Виля судорожно вытряс из этюдника краски и расположился на камнях живописать голубую точку, а мы с Люсей отправились бродить. Не целовались, нет: что-то мешало... Голубая точка?
Теперь о картине «Монастырский двор». Она производила впечатление домотканого изделия из грубой суровой нити. Голубизну Вильямчик перенес на холст, неузнаваемо исказив ее: свидетельствую как очевидец, и вообще, для будущих кропотливых исследователей северного цикла я – надежный, единственный в своем роде консультант. Искажение заключалось в странной вогнутости этой голубизны, как будто ее вдавливали внутрь и получился провал, яма. Это придавало картине сходство с маской, в ужасе хватающей ртом воздух: голубизна безмолвно кричала.

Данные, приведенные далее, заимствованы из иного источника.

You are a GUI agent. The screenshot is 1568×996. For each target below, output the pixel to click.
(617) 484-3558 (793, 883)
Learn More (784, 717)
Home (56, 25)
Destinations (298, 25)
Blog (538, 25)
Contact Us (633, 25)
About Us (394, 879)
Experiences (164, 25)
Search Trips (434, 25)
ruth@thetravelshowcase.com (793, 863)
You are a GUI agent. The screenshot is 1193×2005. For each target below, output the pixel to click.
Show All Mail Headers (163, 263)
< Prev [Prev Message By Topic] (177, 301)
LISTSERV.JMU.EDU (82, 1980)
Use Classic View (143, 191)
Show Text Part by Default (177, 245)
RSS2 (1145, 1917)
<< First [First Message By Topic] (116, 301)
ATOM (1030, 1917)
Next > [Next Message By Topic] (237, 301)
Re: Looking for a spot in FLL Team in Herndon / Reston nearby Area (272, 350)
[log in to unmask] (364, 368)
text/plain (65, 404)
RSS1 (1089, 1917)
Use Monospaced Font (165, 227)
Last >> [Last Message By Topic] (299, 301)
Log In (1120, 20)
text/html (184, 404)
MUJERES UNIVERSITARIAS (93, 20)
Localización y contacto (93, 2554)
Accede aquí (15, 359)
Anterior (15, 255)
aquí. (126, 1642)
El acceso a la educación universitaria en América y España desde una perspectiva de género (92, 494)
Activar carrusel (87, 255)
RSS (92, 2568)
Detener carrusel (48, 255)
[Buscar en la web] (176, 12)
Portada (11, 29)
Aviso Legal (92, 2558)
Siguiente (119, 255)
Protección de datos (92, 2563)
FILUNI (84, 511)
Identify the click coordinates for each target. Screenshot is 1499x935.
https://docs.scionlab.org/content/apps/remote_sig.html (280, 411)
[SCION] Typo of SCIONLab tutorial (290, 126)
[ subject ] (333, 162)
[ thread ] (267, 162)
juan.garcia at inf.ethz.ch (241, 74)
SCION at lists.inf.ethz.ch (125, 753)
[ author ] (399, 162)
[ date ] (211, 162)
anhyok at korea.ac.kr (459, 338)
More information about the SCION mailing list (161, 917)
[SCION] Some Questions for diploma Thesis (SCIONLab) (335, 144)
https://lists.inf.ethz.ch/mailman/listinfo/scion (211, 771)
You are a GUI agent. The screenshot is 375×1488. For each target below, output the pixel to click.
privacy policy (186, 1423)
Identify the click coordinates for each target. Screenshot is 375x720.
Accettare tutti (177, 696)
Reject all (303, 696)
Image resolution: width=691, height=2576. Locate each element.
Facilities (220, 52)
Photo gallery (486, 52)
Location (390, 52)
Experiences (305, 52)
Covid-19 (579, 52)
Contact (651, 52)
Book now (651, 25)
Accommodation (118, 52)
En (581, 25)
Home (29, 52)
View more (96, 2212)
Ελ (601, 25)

Необыкновенной была и третья картина, написанная в том же монастырском дворе. Вильямчиковы валуны дичайше покоились, источая угрюмство, замшелость, мрачность, неподвижность. Они, собственно, и не походили на валуны, ибо границы их были размыты, и я понял, постиг, распознал замысел автора: так он воссоздавал не предмет - камень, а словно бы свойство, протекающее во времени, – саму каменность. Поэтому каменность ощущалась и в других деталях картины: воронах на дубовом суку, зарешеченном окне, ржавой цепи на воротах, покосившемся кресте...
Закончив третью картину, Вильямчик стал томиться, скучать, хандрить, а я, наоборот, перенял его былую восторженность: во мне взыграло, и я тоже вошел во вкус оптимистических оргий. Я готов был остаться здесь еще на месяц, на полгода, год, лишь бы Виля творил, а я был около. Был около и, эдак высунув голову из-под его руки, улыбался бессмысленной, блаженной улыбкой.
Но Виля остужал мой пыл, да и осенний воздух все жестче покалывал щеки, по утрам под ногами сухо хрустел ледок, и стаи чаек уныло висели над волнами.